I have a problem to do, asking to show that $D_{2n}$ has two conjugacy classes of reflections if n is even, but only one if n is odd.
My question is, what is a conjugacy class of reflection?
I have seen that there is a solution to this question on this site, but I don't want to lose the value of the question by looking up the solution.
Thanks
On
The elements of $D_{2n}$ are geometric transformations of the plane, leaving an $n$-gon fixed. So it makes sense for an element of $D_{2n}$ to be a reflection.
A conjugacy class of a reflection is a conjugacy class of an element which is a reflection. :-)
On
This is a vague attempt to inspire geometric intuition, rather than a rigorous demonstration of the point.
Think about the conjugacy classes of the dihedral group as symmetries of a polygon. Thinking geometrically, you might see that conjugating a reflection with a rotation leaves the reflection altered by an even number of vertices.
If there are $2n$ vertices conjugation keeps the parity the same. If there are $2n+1$ vertices, you go twice round, hitting all the vertices.
A reflection of the plane is a linear transformation (ok, it could be affine, but assume that the center of the regular $n$-gon is at the origin) such that it has two orthogonal eigenspaces, one belonging to eigenvalue $+1$ and the other to eigenvalue $-1$. These properties are invariant under conjugation by orthogonal transformations, so any conjugate of a reflection is another reflection.

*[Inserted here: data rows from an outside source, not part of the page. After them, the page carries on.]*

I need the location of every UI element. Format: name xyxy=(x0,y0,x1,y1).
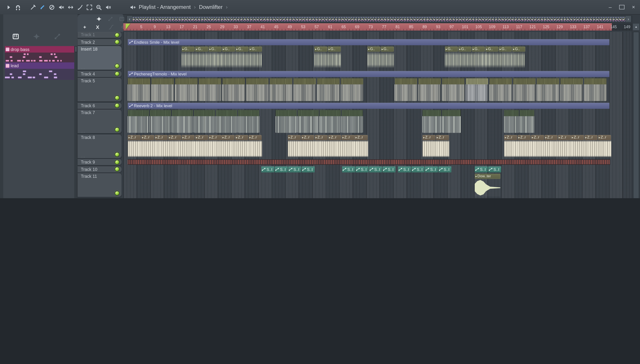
audio-clip[interactable]: ▸Z..r xyxy=(288,135,301,140)
track-header[interactable]: Track 11 xyxy=(78,173,122,197)
audio-clip[interactable]: ▸Z..r xyxy=(235,135,248,140)
audio-clip[interactable] xyxy=(216,110,237,133)
track-header[interactable]: Insert 18... xyxy=(78,46,122,70)
track-header[interactable]: Track 5... xyxy=(78,78,122,102)
mute-led[interactable] xyxy=(115,40,120,44)
audio-clip[interactable]: ▸Z..r xyxy=(584,135,597,140)
mute-led[interactable] xyxy=(115,64,120,68)
mute-led[interactable] xyxy=(115,96,120,100)
track-lane[interactable]: Reeverb 2 - Mix level xyxy=(123,102,632,109)
mute-led[interactable] xyxy=(115,191,120,196)
audio-clip[interactable]: ▸Z..r xyxy=(544,135,558,140)
audio-clip[interactable]: ▸Z..r xyxy=(598,135,611,140)
audio-clip[interactable] xyxy=(317,78,340,101)
audio-clip[interactable] xyxy=(298,110,319,133)
zoom-tool-icon[interactable] xyxy=(96,4,102,10)
automation-clip[interactable]: S..t xyxy=(439,166,452,172)
audio-clip[interactable]: ▸G.. xyxy=(459,46,472,52)
scroll-right-button[interactable]: › xyxy=(626,16,631,22)
preview-tool-icon[interactable] xyxy=(105,4,111,10)
audio-clip[interactable]: ▸G.. xyxy=(328,46,341,52)
mute-led[interactable] xyxy=(115,71,120,76)
audio-clip[interactable]: ▸G.. xyxy=(195,46,208,52)
audio-clip[interactable]: ▸Z..r xyxy=(155,135,168,140)
audio-clip[interactable]: ▸G.. xyxy=(314,46,327,52)
scroll-left-button[interactable]: ‹ xyxy=(127,16,132,22)
audio-clip[interactable] xyxy=(238,110,259,133)
track-lane[interactable] xyxy=(123,198,632,198)
automation-clip[interactable]: S..t xyxy=(288,166,301,172)
audio-clip[interactable]: ▸Z..r xyxy=(128,135,141,140)
breadcrumb-item[interactable]: Downlifter xyxy=(199,4,223,10)
audio-clip[interactable] xyxy=(294,78,316,101)
stretch-tool-icon[interactable] xyxy=(68,4,74,10)
track-lane[interactable]: ▸Z..r▸Z..r▸Z..r▸Z..r▸Z..r▸Z..r▸Z..r▸Z..r… xyxy=(123,134,632,158)
audio-clip[interactable]: ▸Z..r xyxy=(301,135,314,140)
audio-clip[interactable] xyxy=(246,78,269,101)
draw-tool-icon[interactable] xyxy=(40,4,45,10)
audio-clip[interactable] xyxy=(172,110,193,133)
playhead-marker[interactable] xyxy=(126,24,130,30)
audio-clip[interactable] xyxy=(489,78,512,101)
breadcrumb-section[interactable]: Playlist - Arrangement xyxy=(139,4,191,10)
view-tab-audio-clips[interactable] xyxy=(96,16,102,22)
track-lane[interactable] xyxy=(123,78,632,102)
audio-clip[interactable]: ▸Z..r xyxy=(342,135,355,140)
audio-clip[interactable]: ▸G.. xyxy=(236,46,249,52)
audio-clip[interactable]: ▸G.. xyxy=(445,46,458,52)
slide-button[interactable] xyxy=(109,24,114,30)
track-lane[interactable]: ▸G..▸G..▸G..▸G..▸G..▸G..▸G..▸G..▸G..▸G..… xyxy=(123,46,632,70)
audio-clip[interactable]: ▸Z..r xyxy=(531,135,544,140)
picker-tab-automation[interactable] xyxy=(54,33,61,40)
audio-clip[interactable]: ▸Z..r xyxy=(168,135,181,140)
track-header[interactable]: Track 2 xyxy=(78,39,122,45)
track-lane[interactable] xyxy=(123,159,632,165)
pattern-thumbnail[interactable] xyxy=(5,69,74,80)
audio-clip[interactable]: ▸Z..r xyxy=(355,135,368,140)
automation-clip[interactable]: S..t xyxy=(411,166,424,172)
audio-clip[interactable]: ▸G.. xyxy=(499,46,512,52)
add-button[interactable]: + xyxy=(83,24,89,30)
automation-clip[interactable]: S..t xyxy=(275,166,288,172)
audio-clip[interactable]: ▸Z..r xyxy=(195,135,208,140)
audio-clip[interactable] xyxy=(466,78,488,101)
audio-clip[interactable] xyxy=(422,110,441,133)
timeline-ruler[interactable]: 5913172125293337414549535761656973778185… xyxy=(123,23,632,31)
audio-clip[interactable]: ▸Z..r xyxy=(518,135,531,140)
mute-led[interactable] xyxy=(115,32,120,37)
automation-clip[interactable]: S..t xyxy=(475,166,488,172)
cut-button[interactable]: X xyxy=(96,24,101,30)
track-lane[interactable]: S..tS..tS..tS..tS..tS..tS..tS..tS..tS..t… xyxy=(123,166,632,172)
minimize-button[interactable]: – xyxy=(607,4,613,10)
audio-clip[interactable]: ▸G.. xyxy=(512,46,525,52)
picker-scrollbar[interactable] xyxy=(74,46,78,198)
close-button[interactable]: × xyxy=(630,4,637,10)
audio-clip[interactable] xyxy=(175,78,197,101)
track-header[interactable]: Track 7... xyxy=(78,110,122,134)
pattern-item[interactable]: lead xyxy=(5,62,74,69)
audio-clip[interactable] xyxy=(320,110,341,133)
scroll-up-button[interactable]: ▴ xyxy=(633,24,639,30)
track-header[interactable]: Track 4 xyxy=(78,71,122,77)
audio-clip[interactable]: ▸Z..r xyxy=(209,135,222,140)
audio-clip[interactable] xyxy=(418,78,441,101)
track-header[interactable]: Track 8... xyxy=(78,134,122,158)
select-tool-icon[interactable] xyxy=(86,4,92,10)
picker-tab-patterns[interactable] xyxy=(12,33,19,40)
automation-clip[interactable]: Endless Smile - Mix level xyxy=(128,39,609,45)
automation-clip[interactable]: S..t xyxy=(398,166,411,172)
scrollbar-handle[interactable] xyxy=(75,46,77,52)
delete-tool-icon[interactable] xyxy=(49,4,55,10)
audio-clip[interactable]: ▸Dow..ter xyxy=(475,174,500,179)
track-header[interactable]: Track 10 xyxy=(78,166,122,172)
audio-clip[interactable]: ▸Z..r xyxy=(436,135,449,140)
audio-clip[interactable]: ▸Z..r xyxy=(422,135,436,140)
audio-clip[interactable]: ▸Z..r xyxy=(558,135,571,140)
automation-clip[interactable]: S..t xyxy=(342,166,355,172)
track-lane[interactable] xyxy=(123,32,632,38)
mute-led[interactable] xyxy=(115,103,120,108)
audio-clip[interactable] xyxy=(341,78,363,101)
view-tab-automation[interactable] xyxy=(108,16,113,22)
audio-clip[interactable]: ▸G.. xyxy=(381,46,394,52)
pattern-item[interactable]: drop bass xyxy=(5,46,74,52)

If the eigenspace of $\lambda=+1$ (=the line that you reflect w.r.t) of a reflection $s$ intersects the polygon at the points $P$ and $Q$, and $g$ is any symmetry of the $n$-gon, then $gsg^{-1}$ is the reflection w.r.t. the line connecting the points $g(P)$ and $g(Q)$.
If $n$ is odd, then for any reflection $r\in D_{2n}$ one of the points $P,Q$ is a vertex and the other is the midpoint of an edge opposite to that vertex. Because $D_{2n}$ acts transitively on the set of vertices, all the vertices (and hence also all the corresponding midpoints) occur as $PQ$-pairs. Thus there is only a single conjugacy class of reflections.

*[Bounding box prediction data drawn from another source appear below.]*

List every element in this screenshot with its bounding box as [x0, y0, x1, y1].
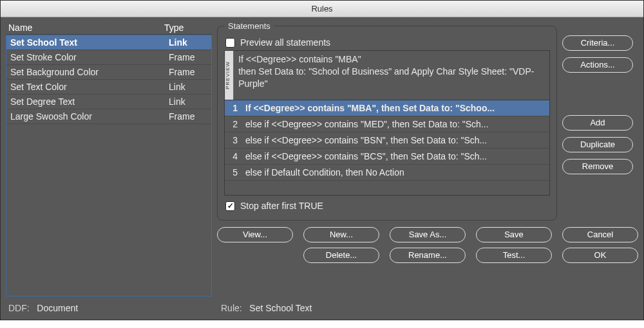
rules-dialog: Rules Name Type Set School TextLinkSet S… [0, 0, 644, 320]
column-header-name[interactable]: Name [8, 23, 164, 33]
rule-name: Set Text Color [10, 82, 169, 92]
statement-list[interactable]: 1If <<Degree>> contains "MBA", then Set … [224, 100, 550, 196]
preview-line1: If <<Degree>> contains "MBA" [238, 53, 544, 66]
preview-tag: PREVIEW [225, 51, 233, 100]
rule-name: Set Degree Text [10, 96, 169, 107]
statement-number: 5 [229, 167, 245, 178]
saveas-button[interactable]: Save As... [390, 227, 466, 242]
rules-right-pane: Statements Preview all statements PREVIE… [217, 21, 638, 296]
rules-left-pane: Name Type Set School TextLinkSet Stroke … [6, 21, 212, 296]
add-button[interactable]: Add [562, 115, 633, 131]
preview-all-checkbox[interactable] [225, 38, 235, 48]
rule-name: Set Background Color [10, 67, 169, 77]
statement-text: else if <<Degree>> contains "MED", then … [245, 119, 545, 129]
rule-value: Set School Text [249, 303, 312, 313]
statement-number: 4 [229, 151, 245, 161]
actions-button[interactable]: Actions... [562, 57, 633, 73]
statements-legend: Statements [224, 21, 274, 31]
test-button[interactable]: Test... [476, 248, 552, 263]
stop-after-true-checkbox[interactable]: ✓ [225, 201, 235, 211]
rule-label: Rule: [221, 303, 242, 313]
cancel-button[interactable]: Cancel [562, 227, 638, 242]
preview-line2: then Set Data to: "School of Business" a… [238, 66, 544, 90]
footer-right: Rule: Set School Text [221, 303, 312, 313]
ddf-value: Document [37, 303, 78, 313]
duplicate-button[interactable]: Duplicate [562, 137, 633, 152]
rule-row[interactable]: Large Swoosh ColorFrame [6, 109, 211, 124]
statements-group: Statements Preview all statements PREVIE… [217, 21, 557, 221]
ok-button[interactable]: OK [562, 248, 638, 263]
statement-blank [225, 181, 549, 195]
statements-wrap: Statements Preview all statements PREVIE… [217, 21, 557, 221]
statement-text: If <<Degree>> contains "MBA", then Set D… [245, 103, 545, 113]
footer-left: DDF: Document [8, 303, 221, 313]
statement-number: 3 [229, 135, 245, 145]
rule-row[interactable]: Set Text ColorLink [6, 80, 211, 95]
criteria-button[interactable]: Criteria... [562, 35, 633, 51]
rule-type: Link [169, 96, 207, 107]
dialog-body: Name Type Set School TextLinkSet Stroke … [1, 17, 643, 299]
remove-button[interactable]: Remove [562, 159, 633, 174]
bottom-buttons: View... New... Save As... Save Cancel De… [217, 227, 638, 263]
statement-text: else if Default Condition, then No Actio… [245, 167, 545, 178]
statement-row[interactable]: 1If <<Degree>> contains "MBA", then Set … [225, 100, 549, 116]
statement-number: 1 [229, 103, 245, 113]
rule-type: Link [169, 82, 207, 92]
rules-list[interactable]: Set School TextLinkSet Stroke ColorFrame… [6, 35, 212, 296]
column-header-type[interactable]: Type [164, 23, 209, 33]
statement-row[interactable]: 5else if Default Condition, then No Acti… [225, 165, 549, 181]
save-button[interactable]: Save [476, 227, 552, 242]
button-row-2: Delete... Rename... Test... OK [217, 248, 638, 263]
ddf-label: DDF: [8, 303, 30, 313]
rule-type: Frame [169, 111, 207, 122]
preview-all-row[interactable]: Preview all statements [225, 37, 550, 48]
spacer [562, 79, 633, 109]
delete-button[interactable]: Delete... [303, 248, 379, 263]
rule-type: Frame [169, 52, 207, 62]
window-title: Rules [1, 1, 643, 17]
rule-row[interactable]: Set Stroke ColorFrame [6, 50, 211, 65]
button-row-1: View... New... Save As... Save Cancel [217, 227, 638, 242]
rules-header: Name Type [6, 21, 212, 35]
new-button[interactable]: New... [303, 227, 379, 242]
statement-text: else if <<Degree>> contains "BSN", then … [245, 135, 545, 145]
rule-name: Set Stroke Color [10, 52, 169, 62]
rule-type: Frame [169, 67, 207, 77]
preview-text: If <<Degree>> contains "MBA" then Set Da… [233, 51, 549, 100]
rule-name: Large Swoosh Color [10, 111, 169, 122]
rule-type: Link [169, 37, 207, 48]
statement-row[interactable]: 2else if <<Degree>> contains "MED", then… [225, 116, 549, 132]
rule-row[interactable]: Set School TextLink [6, 35, 211, 50]
preview-box: PREVIEW If <<Degree>> contains "MBA" the… [224, 50, 550, 100]
rule-row[interactable]: Set Background ColorFrame [6, 65, 211, 80]
preview-all-label: Preview all statements [240, 37, 330, 48]
rule-row[interactable]: Set Degree TextLink [6, 95, 211, 109]
stop-after-true-row[interactable]: ✓ Stop after first TRUE [225, 201, 550, 211]
rename-button[interactable]: Rename... [390, 248, 466, 263]
rule-name: Set School Text [10, 37, 169, 48]
statement-text: else if <<Degree>> contains "BCS", then … [245, 151, 545, 161]
statement-row[interactable]: 4else if <<Degree>> contains "BCS", then… [225, 149, 549, 165]
footer: DDF: Document Rule: Set School Text [1, 299, 643, 320]
statement-row[interactable]: 3else if <<Degree>> contains "BSN", then… [225, 132, 549, 149]
statement-number: 2 [229, 119, 245, 129]
side-buttons: Criteria... Actions... Add Duplicate Rem… [562, 35, 633, 174]
stop-after-true-label: Stop after first TRUE [240, 201, 323, 211]
view-button[interactable]: View... [217, 227, 293, 242]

OTOH if $n$ is even, then both $P$ and $Q$ are either vertices or both are midpoints of an edge. The group $D_{2n}$ does not mix these two kinds of points. For example if $P$ is a vertex, then so is $g(P)$ for all $g\in D_{2n}$. But again $D_{2n}$ acts transitively on both vertices and midpoints, so we get two conjugacy classes of reflections.
As an extra let me point out that by the same line of reasoning all the reflections of $D_{2n}$ become conjugates in $D_{4n}$. See this answer for a discussion of this phenomenon in the case $n=4$.
And a very different way of looking at it:
The group $D_{2n}$ is defined by generators and relations as $$D_{2n}=\langle a, b\mid a^2=b^2=(ab)^n=1\rangle.$$
If $n$ is even this implies that we get four homomorphisms from $D_{2n}\to C_2=\{\pm1\}$ by arbitrarily mapping $a\mapsto \pm1$, $b\mapsto \pm1$. Because $C_2$ is abelian all the conjugates are mapped to same elements in all those homomorphisms. Therefore $a^ib^j$ and $a^kb^\ell$ can be conjugates only if $i\equiv k$ and $j\equiv\ell\pmod2$.
OTOH if $n$ is odd, then any homomorphism $D_{2n}\to C_2$ must map $ab\mapsto1$, so the images of $a$ and $b$ are equal. Thus the determinant (sending both $a,b$ to $-1$ is the only non-trivial homomorphism from $D_{2n}$ to $C_2$ in this case.
Combining this with the bit about conjugates of reflections being reflections also allows you to identify the conjugacy classes.